YOUR INSTRUCTIONS. An exact copy of the lines from the one containing "da ATVO, 50" to the end of the records below is required, and nothing else.

STORED DATA.
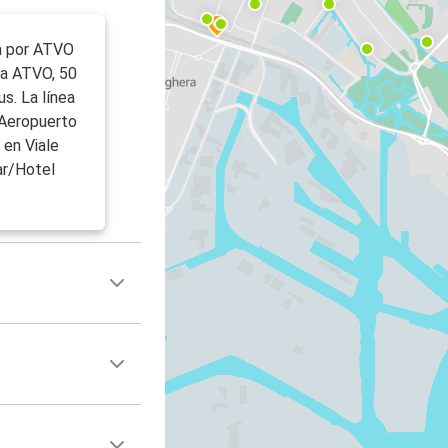
a por ATVO
da ATVO, 50
s. La línea
 Aeropuerto
 en Viale
ar/Hotel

RESPONSE AREA.
da ATVO, 50
s. La línea
 Aeropuerto
 en Viale
ar/Hotel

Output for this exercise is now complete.